Atom editor package developer tool to search all published keybindings

search-all-keybindings is an Atom editor package that allows a package developer to search through all published packages. This allows you to find out if a planned binding in your package has significant conflicts with other packages. At the time of this writing there are over 1900 keybindings although most are bound to narrow contexts.


There is no keybinding for this package (irony?). Use the command palette to execute the command search-all-keybindings:open. When the binding data is finished loading then input a key combination in the search box and press enter.
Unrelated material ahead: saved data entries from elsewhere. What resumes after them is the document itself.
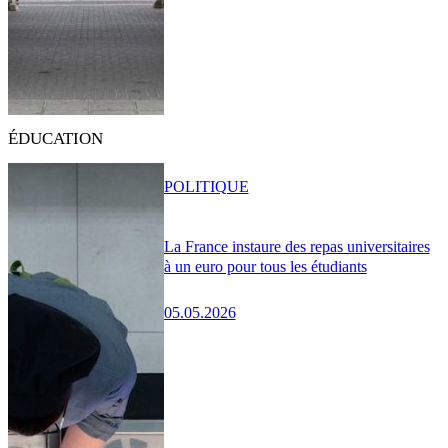
ÉDUCATION
POLITIQUE
La France instaure des repas universitaires
à un euro pour tous les étudiants
05.05.2026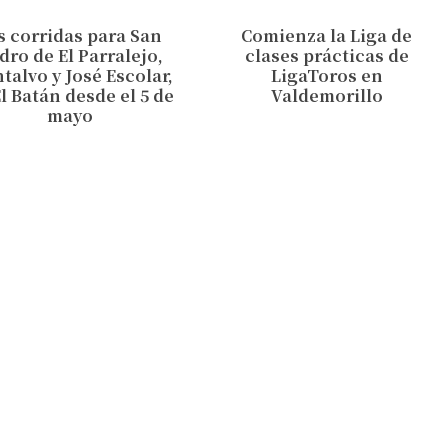
s corridas para San
Comienza la Liga de
idro de El Parralejo,
clases prácticas de
talvo y José Escolar,
LigaToros en
l Batán desde el 5 de
Valdemorillo
mayo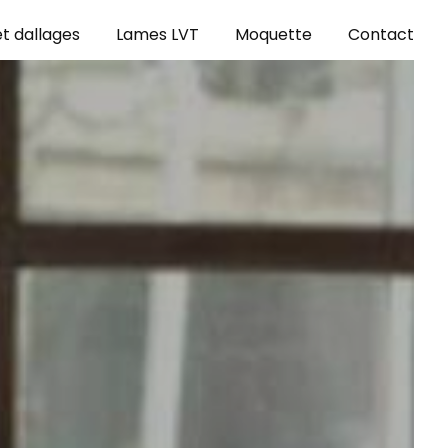
t dallages
Lames LVT
Moquette
Contact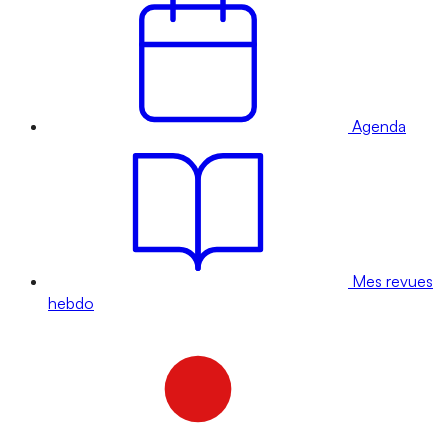
Agenda
Mes revues
hebdo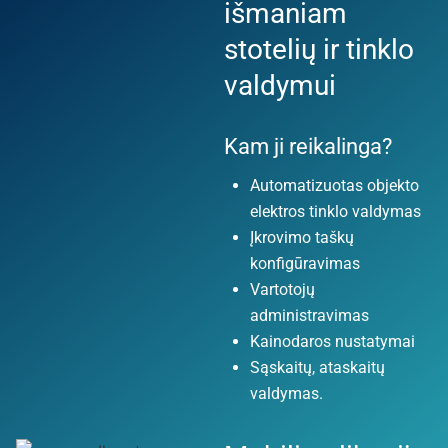
išmaniam
stotelių ir tinklo
valdymui
Kam ji reikalinga?
Automatizuotas objekto
elektros tinklo valdymas
Įkrovimo taškų
konfigūravimas
Vartotojų
administravimas
Kainodaros nustatymai
Sąskaitų, ataskaitų
valdymas.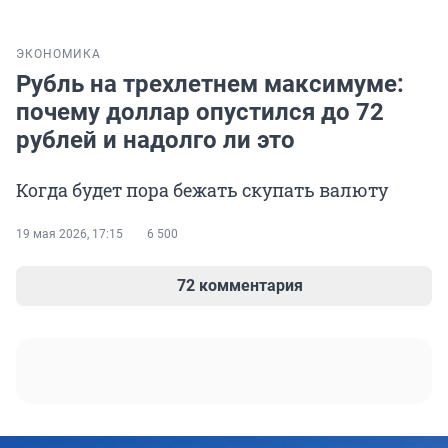
ЭКОНОМИКА
Рубль на трехлетнем максимуме:
почему доллар опустился до 72
рублей и надолго ли это
Когда будет пора бежать скупать валюту
19 мая 2026, 17:15
6 500
72 комментария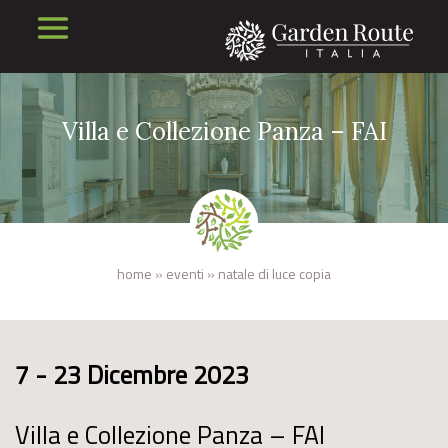
Villa e Collezione Panza – FAI
home
»
eventi
»
natale di luce copia
7 - 23 Dicembre 2023
Villa e Collezione Panza – FAI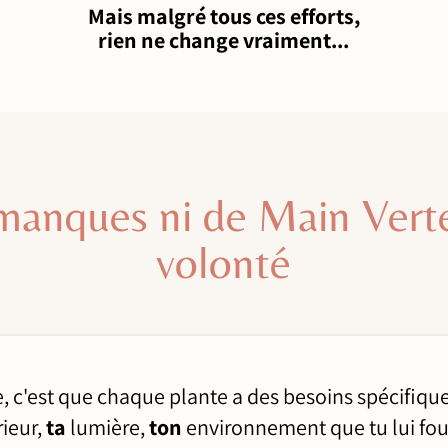
Mais malgré tous ces efforts,
rien ne change vraiment...
 manques ni de Main Vert
volonté
, c'est que chaque plante a des besoins spécifiqu
rieur,
ta
lumière,
ton
environnement que tu lui fou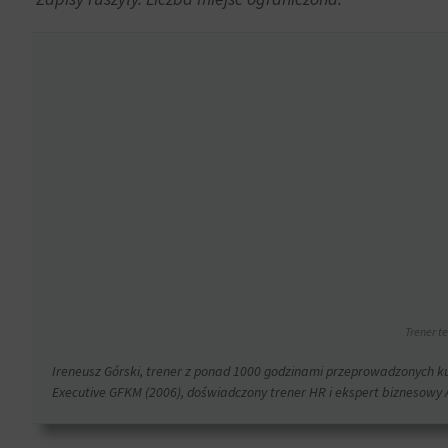
momencie.
Aby
uzyskać
więcej
szczegółów
na
temat
tego,
jak
witryna
internetowa
używa
ciasteczek
i
Trener t
jak
Ireneusz Górski, trener z ponad 1000 godzinami przeprowadzonych ku
zbiera
Executive GFKM (2006), doświadczony trener HR i ekspert biznesowy A
dane,
zapoznaj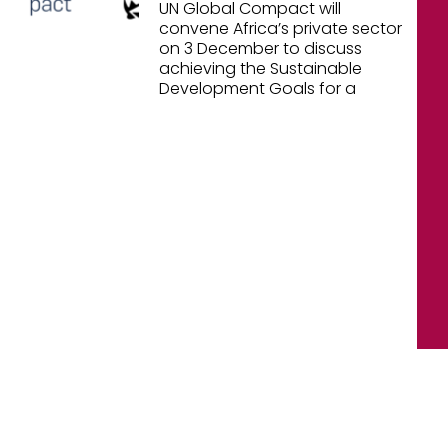
UN Global Compact will
convene Africa’s private sector
on 3 December to discuss
achieving the Sustainable
Development Goals for a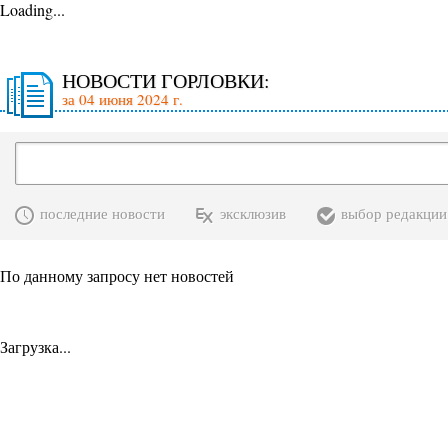
Loading...
НОВОСТИ ГОРЛОВКИ:
за 04 июня 2024 г.
последние новости
эксклюзив
выбор редакции
По данному запросу нет новостей
Загрузка...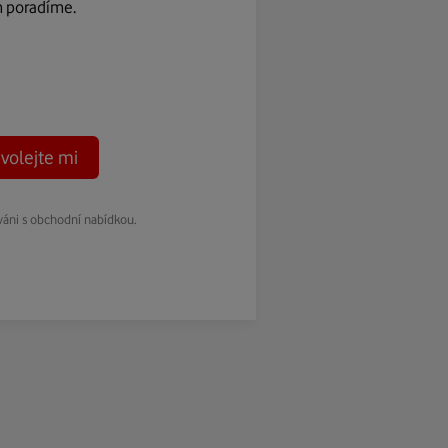
m poradíme.
volejte mi
váni s obchodní nabídkou.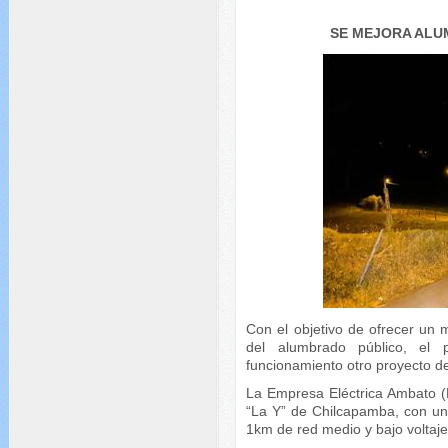
SE MEJORA ALU
Con el objetivo de ofrecer un 
del alumbrado público, el
funcionamiento otro proyecto d
La Empresa Eléctrica Ambato (
“La Y” de Chilcapamba, con un
1km de red medio y bajo voltaje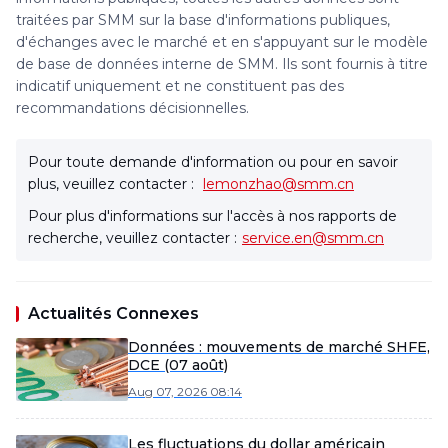
traitées par SMM sur la base d'informations publiques,
d'échanges avec le marché et en s'appuyant sur le modèle
de base de données interne de SMM. Ils sont fournis à titre
indicatif uniquement et ne constituent pas des
recommandations décisionnelles.
Pour toute demande d'information ou pour en savoir
plus, veuillez contacter :
lemonzhao@smm.cn
Pour plus d'informations sur l'accès à nos rapports de
recherche, veuillez contacter :
service.en@smm.cn
Actualités Connexes
Données : mouvements de marché SHFE,
DCE (07 août)
Aug 07, 2026 08:14
Les fluctuations du dollar américain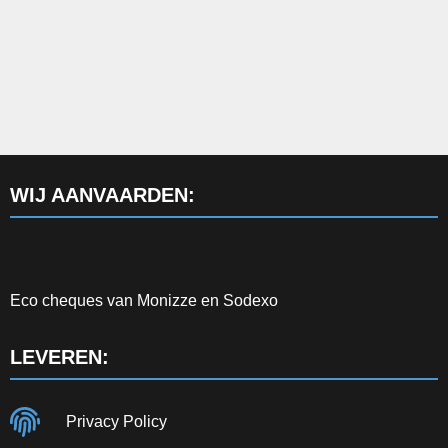
WIJ AANVAARDEN:
Eco cheques van Monizze en Sodexo
LEVEREN:
Privacy Policy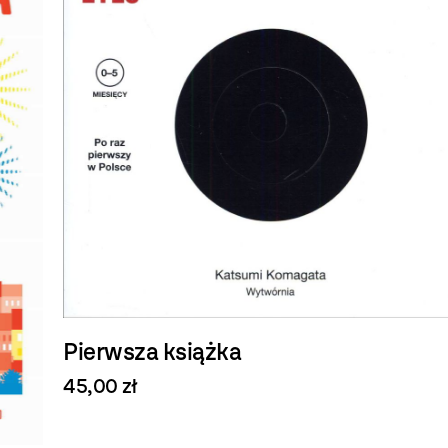
M
Pierwsza książka
36
45,00 zł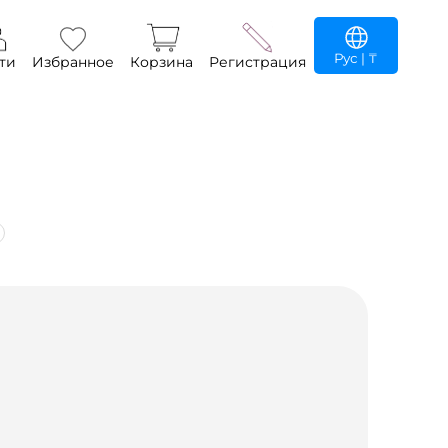
Рус
| ₸
ти
Избранное
Корзина
Регистрация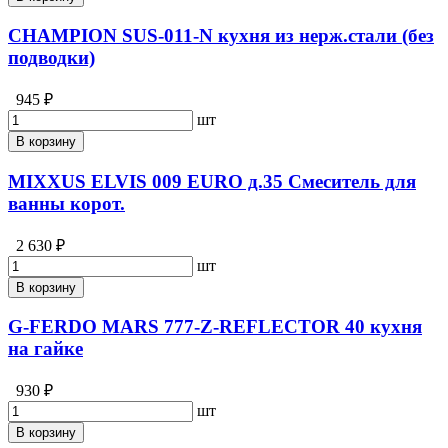
CHAMPION SUS-011-N кухня из нерж.стали (без
подводки)
945 ₽
шт
В корзину
MIXXUS ELVIS 009 EURO д.35 Смеситель для
ванны корот.
2 630 ₽
шт
В корзину
G-FERDO MARS 777-Z-REFLECTOR 40 кухня
на гайке
930 ₽
шт
В корзину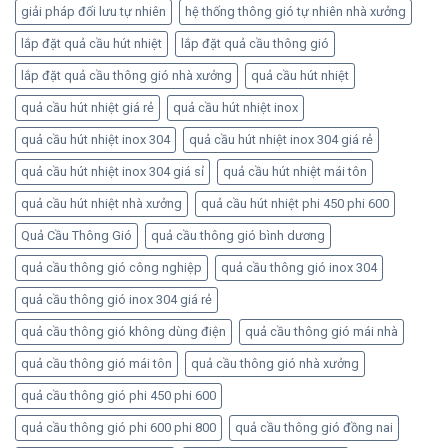
giải pháp đối lưu tự nhiên
hệ thống thông gió tự nhiên nhà xưởng
lắp đặt quả cầu hút nhiệt
lắp đặt quả cầu thông gió
lắp đặt quả cầu thông gió nhà xưởng
quả cầu hút nhiệt
quả cầu hút nhiệt giá rẻ
quả cầu hút nhiệt inox
quả cầu hút nhiệt inox 304
quả cầu hút nhiệt inox 304 giá rẻ
quả cầu hút nhiệt inox 304 giá sỉ
quả cầu hút nhiệt mái tôn
quả cầu hút nhiệt nhà xưởng
quả cầu hút nhiệt phi 450 phi 600
Quả Cầu Thông Gió
quả cầu thông gió bình dương
quả cầu thông gió công nghiệp
quả cầu thông gió inox 304
quả cầu thông gió inox 304 giá rẻ
quả cầu thông gió không dùng điện
quả cầu thông gió mái nhà
quả cầu thông gió mái tôn
quả cầu thông gió nhà xưởng
quả cầu thông gió phi 450 phi 600
quả cầu thông gió phi 600 phi 800
quả cầu thông gió đồng nai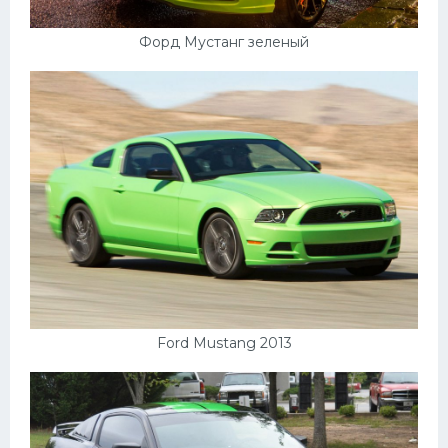
Форд Мустанг зеленый
Ford Mustang 2013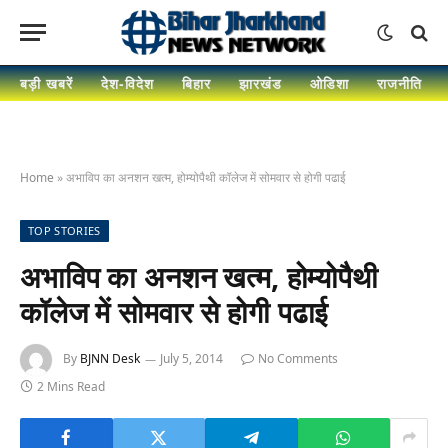
बड़ी खबरें
देश-विदेश
बिहार
झारखंड
ओडिशा
राजनीति
Home
»
अभाविप का अनशन खत्म, होम्योपैथी कॉलेज में सोमवार से होगी पढाई
TOP STORIES
अभाविप का अनशन खत्म, होम्योपैथी
कॉलेज में सोमवार से होगी पढाई
By
BJNN Desk
July 5, 2014
No Comments
2 Mins Read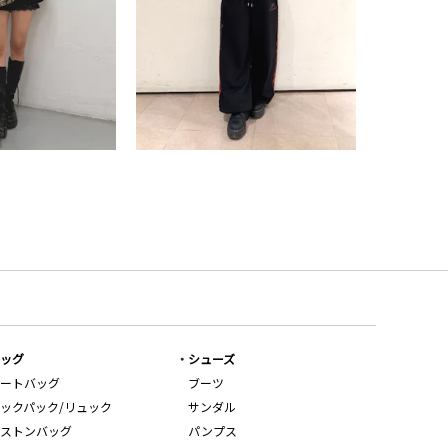
ッグ
シューズ
ートバッグ
ブーツ
ックパック/リュック
サンダル
ストンバッグ
パンプス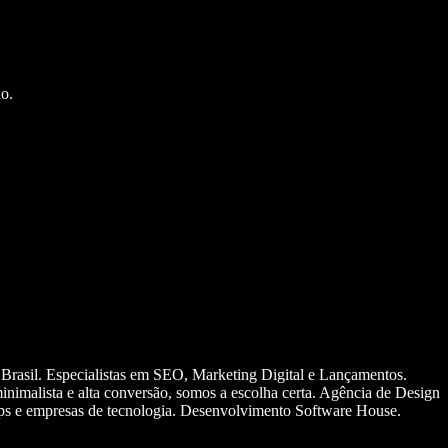
o.
 Brasil. Especialistas em SEO, Marketing Digital e Lançamentos.
nimalista e alta conversão, somos a escolha certa. Agência de Design
ups e empresas de tecnologia. Desenvolvimento Software House.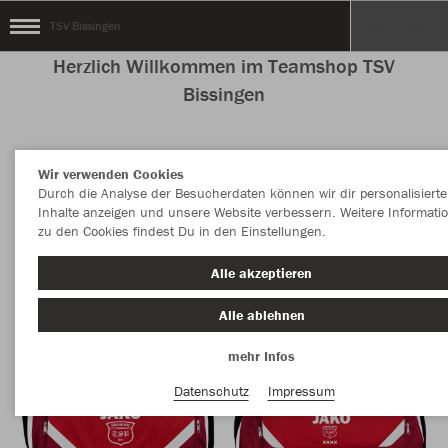
TSV Bissingen
Herzlich Willkommen im Teamshop TSV
Bissingen
Wir verwenden Cookies
Farbe
Durch die Analyse der Besucherdaten können wir dir personalisierte
Inhalte anzeigen und unsere Website verbessern. Weitere Informati
zu den Cookies findest Du in den Einstellungen.
Alle akzeptieren
Alle ablehnen
mehr Infos
Datenschutz
Impressum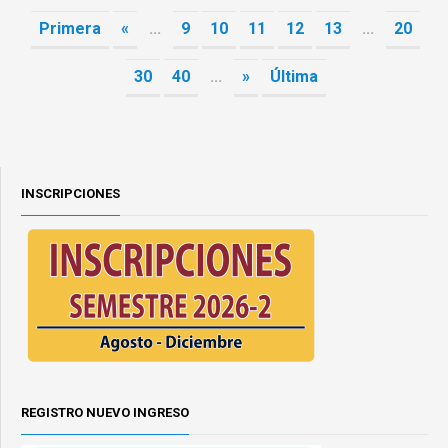
Primera
«
...
9
10
11
12
13
...
20
30
40
...
»
Última
INSCRIPCIONES
REGISTRO NUEVO INGRESO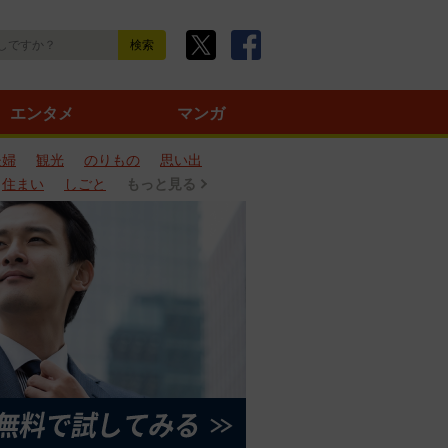
エンタメ
マンガ
夫婦
観光
のりもの
思い出
住まい
しごと
もっと見る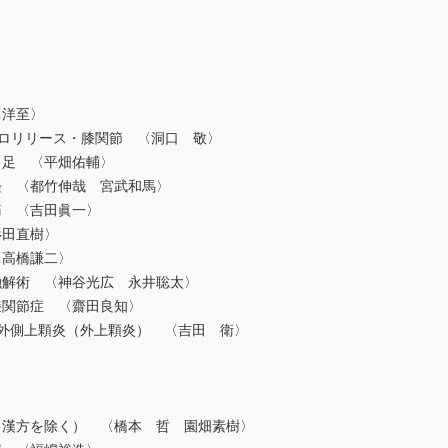
川洋至〉
イドロリリース・膝関節 〈洞口 敬〉
足 〈平畑佑輔〉
 〈都竹伸哉 宮武和馬〉
 〈吉田眞一〉
杉田直樹〉
高橋謙二〉
解術 〈神谷光広 永井聡太〉
関節症 〈齋田良知〉
外側上顆炎（外上顆炎） 〈吉田 衛〉
漢方を除く） 〈橋本 哲 園畑素樹〉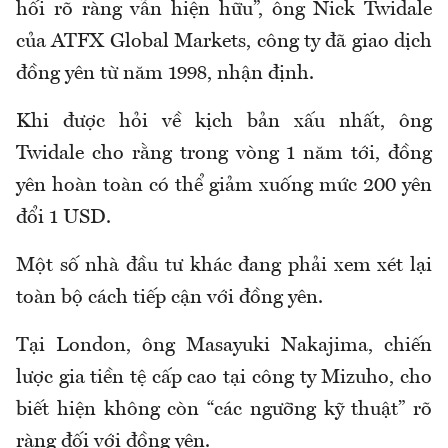
hối rõ ràng vẫn hiện hữu”, ông Nick Twidale
của ATFX Global Markets, công ty đã giao dịch
đồng yên từ năm 1998, nhận định.
Khi được hỏi về kịch bản xấu nhất, ông
Twidale cho rằng trong vòng 1 năm tới, đồng
yên hoàn toàn có thể giảm xuống mức 200 yên
đổi 1 USD.
Một số nhà đầu tư khác đang phải xem xét lại
toàn bộ cách tiếp cận với đồng yên.
Tại London, ông Masayuki Nakajima, chiến
lược gia tiền tệ cấp cao tại công ty Mizuho, cho
biết hiện không còn “các ngưỡng kỹ thuật” rõ
ràng đối với đồng yên.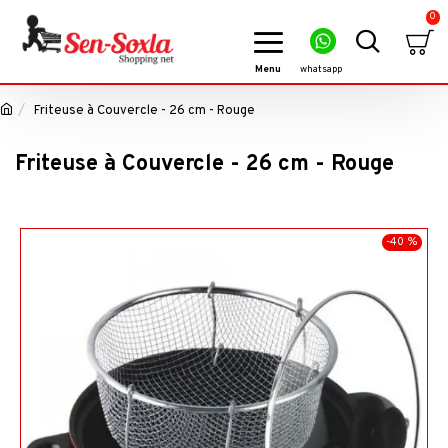
0
Friteuse à Couvercle - 26 cm - Rouge
Friteuse à Couvercle - 26 cm - Rouge
-40 %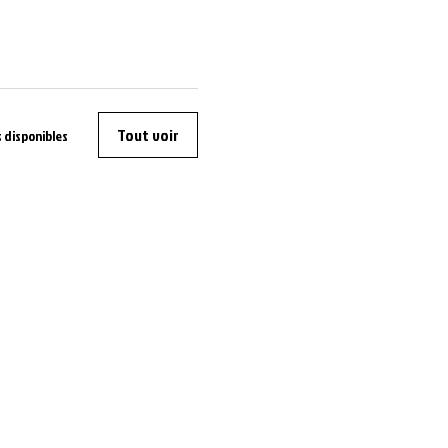
Tout voir
 disponibles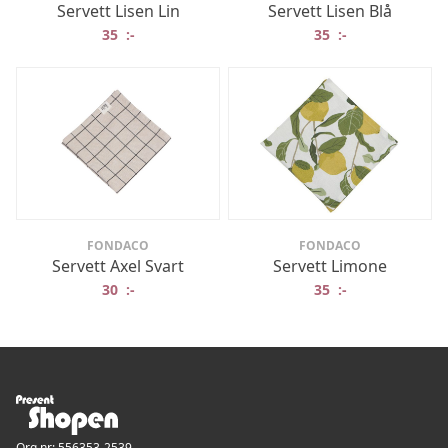
Servett Lisen Lin
Servett Lisen Blå
35
:-
35
:-
FONDACO
FONDACO
Servett Axel Svart
Servett Limone
30
:-
35
:-
Org.nr: 556353-2539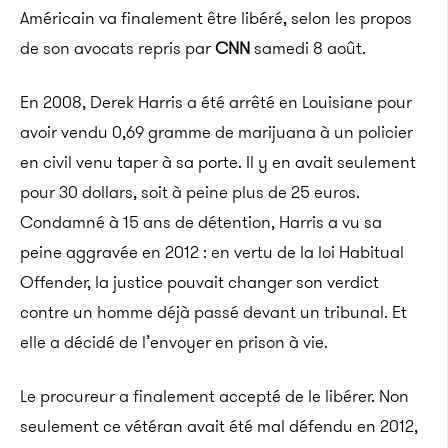
Américain va finalement être libéré, selon les propos
de son avocats repris par
CNN
samedi 8 août.
En 2008, Derek Harris a été arrêté en Louisiane pour
avoir vendu 0,69 gramme de marijuana à un policier
en civil venu taper à sa porte. Il y en avait seulement
pour 30 dollars, soit à peine plus de 25 euros.
Condamné à 15 ans de détention, Harris a vu sa
peine aggravée en 2012 : en vertu de la loi Habitual
Offender, la justice pouvait changer son verdict
contre un homme déjà passé devant un tribunal. Et
elle a décidé de l’envoyer en prison à vie.
Le procureur a finalement accepté de le libérer. Non
seulement ce vétéran avait été mal défendu en 2012,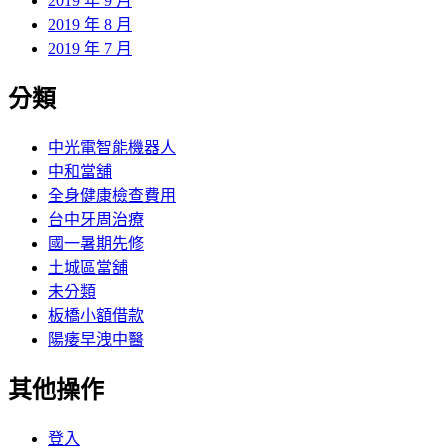
2019 年 9 月
2019 年 8 月
2019 年 7 月
分類
中光電智能機器人
中和當舖
全身健康檢查費用
台中牙周治療
國一暑期先修
土城區當舖
未分類
板橋小額借款
陽痿早洩中醫
其他操作
登入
Examples: ctrl-shift-x, shift-ctrl-X, ctrl-k right, J, g >

A list of matching key bindings will be shown. The rows are ordered with the most downloaded packages first. Each row has:

  • Number of downloads of the package
  • The command, e.g. find-and-replace:open
  • The keypress, e.g ctrl-F
  • The scope for the binding, e.g .workspace .editor


search-all-keybindings is copyright Mark Hahn by the MIT license.


I appreciate the effort. Frankly I agree with @leedohm, that package author should be very careful about adding key binding to their package. This might be a good start.


Sometimes you have to have a keybinding. That might be the whole purpose. It has been proposed that the user should always have to add the binding but if you think about it the user can already do that.

Unfortunately search-all-keybindings is not popular. It only has 24 downloads after more than a month. I use it every time I need a binding of course.


Well I guess some defaults for packages might be nice in some cases. For example if there are some packages which are copies of existing packages from Sublime, for user it would be nice to use same shortcuts right from the start. What I don’t like is the fact that package can overwrite existing keybinding without user knowing about it.


In another topic, I made the suggestion that packages could put their standard keybindings in a separate package. So you would install foo for the functionality and foo-keybindings if you wanted the standard keybindings for the package.


I wouldn’t take it too personally, they’re aren’t that many package developers yet :smile:

Also, useful for a one off hot key binding…

I haven’t had to use it yet, but I know I will heh.


Maybe we should make a conflict alerter @ install time? You get to pick which one wins or an alternate (if you prefer neither of the 2 conflicting keys)


@leedohm so does that mean , that I user would have to check if there are any conflicts? If yes what he would have to do , download key biding package and change key biding afterwards?

I like what @DavidLGoldberg proposed. In that case only keybiding in conflicts would show up and you can set which one to use.


@Trudko, they would have the choice of either taking what the package owner considers “the defaults” or making their own key bindings … or something in between. The way things work now, they either get nothing or they get the defaults, there is no choice for the user.

Here is the post I made that describes the general problem:


Now this is something I can get behind. It just means the package keybindings are always optional.

Wait. Doesn’t overriding existing defaults take exactly the same amount of work as clicking on option to disable and then adding your custom bindings?

Wait wait. If there are some bindings you don’t want at all then this saves the effort of putting in !ignore bindings.

I’ll put this on my list of packages to develop.